I love traveling. Not only for the personal rewards, but for the business rewards as well. There are few things that an investor can do that give them a true feel for the market. Most investors get their outside information from various financial TV networks which is almost guaranteed to poison your mind with inaccurate information. Others get it via word of mouth. Some of the lucky ones are in a position to see the economy at work on a daily basis via their jobs. But few forms of information gathering can be as useful as traveling. Like troops in battle, a traveler gets a real feel for what’s going on on the ground. During my recent trip back home to the suburbs of Washington D.C. a few things really stood out to me:
- People are still obsessed with residential real estate. The bubble might have burst, but the fever hasn’t subsided. As we said in our 2009 investment predictions, this was likely to occur in residential real estate as signs of recovery appeared.

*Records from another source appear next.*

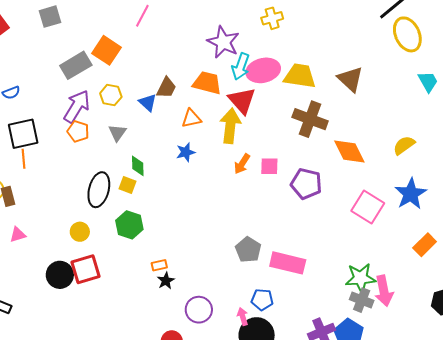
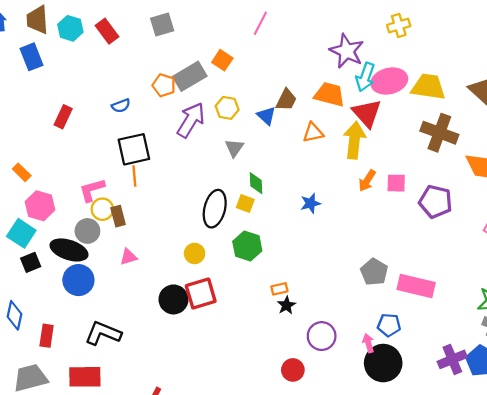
orange square: (107, 50) -> (222, 60), size x0.7
orange pentagon: (78, 131) -> (164, 85), moved
blue star: (186, 152) -> (310, 203), moved

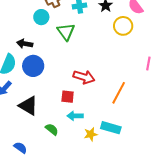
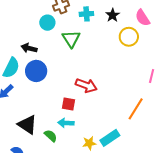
orange line: (119, 93) -> (136, 109), moved
black triangle: (28, 106) -> (27, 125), moved
cyan arrow: (75, 116) -> (66, 123), moved
cyan rectangle: (111, 128) -> (110, 138), turned -54

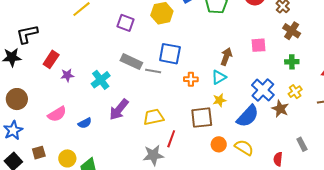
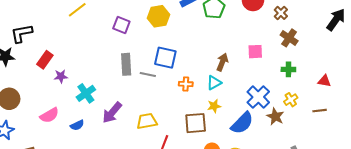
gray rectangle: (131, 62) -> (126, 64), turned 60
cyan cross: (101, 80) -> (86, 93), moved

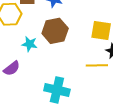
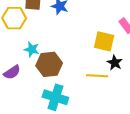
brown hexagon: (55, 31) -> (49, 64), moved

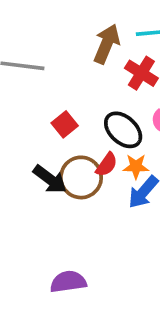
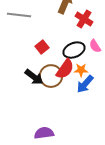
black ellipse: (123, 130) -> (74, 50), turned -65
red semicircle: (107, 165) -> (65, 69), size x1.5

Investors truly believe this is a great buying opportunity. I can’t tell you how many tv shows I still see on various networks about flipping homes or how to profit from the real estate market. The Real Estate section in the Washington Post has entirely replaced the pathetic Business section they once had. And most importantly, consumers still talk about real estate like it’s the place to be. The fever is still very much alive and that makes me wonder how long this market will move sideways to down. This looks like classic bubble psychology to me…
- The malls are eerily quiet. I love visiting malls (and I absolutely loathe shopping). But where else can you ask 5 different store employees about the sales outlook in different industries? Three things really stood out. First, I purchased a pair of dress shoes at a well known store. The store clerk actually took the shoes and put them back on the rack when I handed them to him. He thought I was returning them and was shocked that I was actually purchasing them. He told me no one was actually keeping the items they had purchased before Christmas. Second, there were dozens of jewelry stores in the malls I visited. And 5 out of 10 of them had signs out front saying “we will buy your gold!”. Third, there are an incredible number of vacancies at the malls. One large mall I visited had an entire department store vacancy which probably accounted for 10% of their entire store space. Incredible.
The takeaways: residential real estate fever is still here, consumers are still hurting, gold fever is high and commercial real estate remains a mess.